(Records for the exercise)

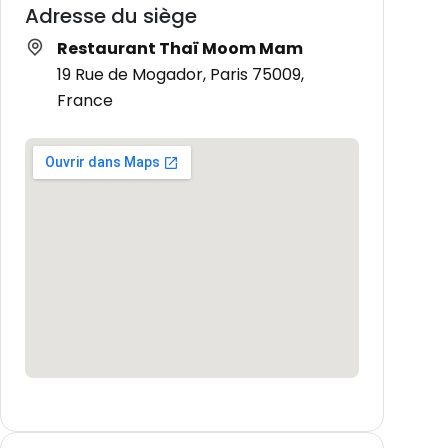
Adresse du siège
Restaurant Thaï Moom Mam
19 Rue de Mogador, Paris 75009,
France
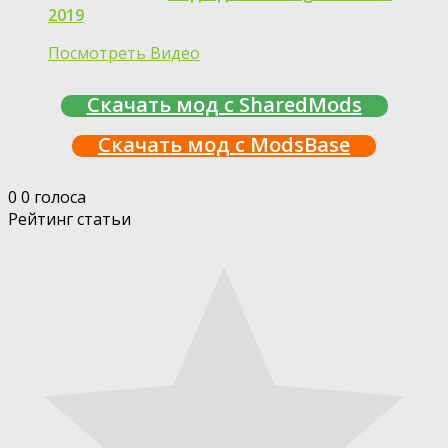
2019
Посмотреть Видео
Скачать мод с SharedMods
Скачать мод с ModsBase
0
0
голоса
Рейтинг статьи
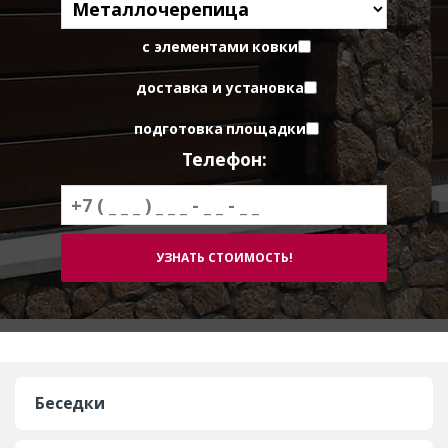
с элементами ковки
доставка и установка
подготовка площадки
Телефон:
Беседки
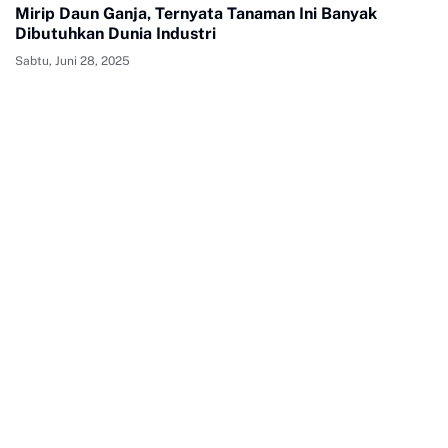
Mirip Daun Ganja, Ternyata Tanaman Ini Banyak
Dibutuhkan Dunia Industri
Sabtu, Juni 28, 2025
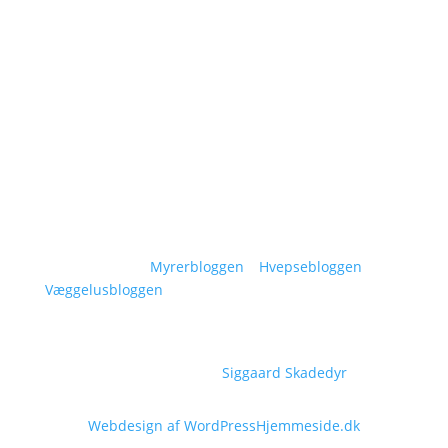
Om Siggaard Skadedyr
Artikler
Områder
Kontakt
Sitemap
Vidensunivers:
Myrerbloggen
–
Hvepsebloggen
–
Væggelusbloggen
Copyright © 2026
Siggaard Skadedyr
Webdesign af WordPressHjemmeside.dk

(End Records for the exercise)

§ **About this task**
Considering only the data above, return the lines in which "Skadedyr" occurs.

§ **Exercise result**
Om Siggaard Skadedyr
Siggaard Skadedyr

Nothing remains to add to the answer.